Flag Burning: Stevens didn't always express a liberal view in his opinions. In 1989, Stevens, who won a Bronze Star in World War II, wrote a strong dissent in a decision that upheld a protester's right to burn the American flag. Stevens said, "Sanctioning the public desecration of the flag will tarnish its value -- both for those who cherish the ideas for which it waves and for those who desire to don the robes of martyrdom by burning it."
National Security: In Rasul v. Bush, Stevens struck a blow to the Bush administration's take on executive power when he said that federal courts have the jurisdiction to hear challenges to foreign nationals being held in Guantanamo Bay. "In national security cases under the second Bush administration, Guantanamo-type cases, he was very strong in ruling against what he said were excessive uses of presidential power and in expanding judicial power in the national security area," said National Journal columnist Stuart Taylor.
In the few interviews the justice has granted over the years, he has steadfastly maintained that he is a judicial conservative, despite his liberal votes. He suggests that he hasn't changed, but the court became more conservative.
"I see myself as a conservative, to tell you the truth," he told ABC in 2007, just after the death of Gerald R. Ford, the president who nominated him.

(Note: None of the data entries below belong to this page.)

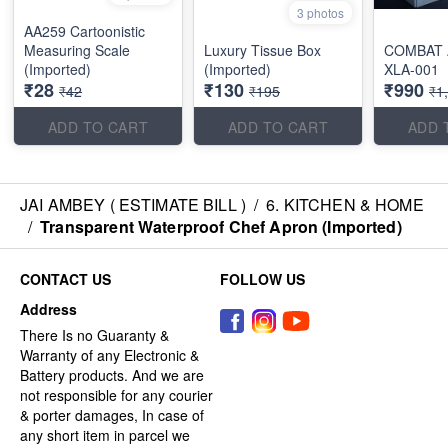
3 photos
AA259 Cartoonistic
Measuring Scale
Luxury Tissue Box
COMBAT 
(Imported)
(Imported)
XLA-001
₹28
₹130
₹990
₹42
₹195
₹1
ADD TO CART
ADD TO CART
ADD 
JAI AMBEY ( ESTIMATE BILL )
/
6. KITCHEN & HOME
/
Transparent Waterproof Chef Apron (Imported)
CONTACT US
FOLLOW US
Address
There Is no Guaranty &
Warranty of any Electronic &
Battery products. And we are
not responsible for any courier
& porter damages, In case of
any short item in parcel we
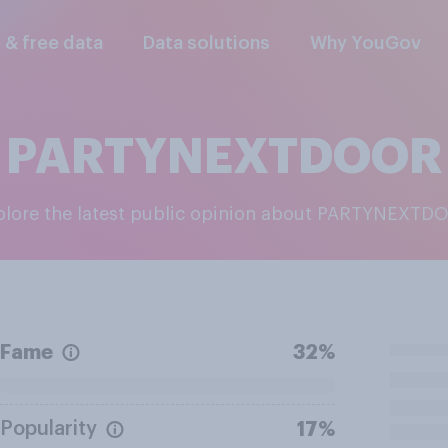
l & free data
Data solutions
Why YouGov
PARTYNEXTDOOR
xplore the latest public opinion about PARTYNEXTD
Fame
32%
Popularity
17%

In that interview, Stevens expressed his admiration for Ford, saying, "I have to tell you I was amazed to find how intelligent he was; right away, I realized I was talking to a very sound, good lawyer, which is kind of contrary to the image he portrayed to the press as sort of being a klutz or something. He was anything but. He was a charming, decent guy."
As for Ford, until his death, he maintained how proud he was of his decision to name Stevens to the court. In 2005, Ford sent a letter to the Fordham Law School which said, in part, that Stevens, "served his nation well, at all times carrying out his judicial duties with dignity, intellect and without partisan political concerns.

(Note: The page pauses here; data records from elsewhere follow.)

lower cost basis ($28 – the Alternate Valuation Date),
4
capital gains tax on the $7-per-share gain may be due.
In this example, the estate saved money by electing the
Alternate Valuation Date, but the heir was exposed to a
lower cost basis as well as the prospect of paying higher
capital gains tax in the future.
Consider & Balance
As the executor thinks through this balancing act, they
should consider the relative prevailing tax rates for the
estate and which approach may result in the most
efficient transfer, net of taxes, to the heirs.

"Justice Stevens has made me, and our fellow citizens, proud of my three-decade-old decision to appoint him to the Supreme Court," Ford wrote. Stevens has the letter framed in his chambers.
Stevens was born in Chicago in April 1920 to a wealthy South Side family. His father owned the famed Stevens Hotel, which is now the Chicago Hilton. He graduated from the University of Chicago in 1941 and then served as a Navy intelligence officer. He graduated from Northwestern University Law School in 1947.
Stevens was just a few years away from breaking the record for the longest serving member of the court held by William O. Douglas who stepped down after 36 years on the bench. But former Stevens clerks say their boss had no interest in breaking records.
Unlike most other justices, he wrote the first draft of his opinions himself, he continues to play tennis and commutes to his home in Florida. He told Joan Biskupic of USA Today that he was surprised at the frenzy of speculation over his retirement.
"That can't be news," he said in October, declining to reveal his plans. "I'm not exactly a kid."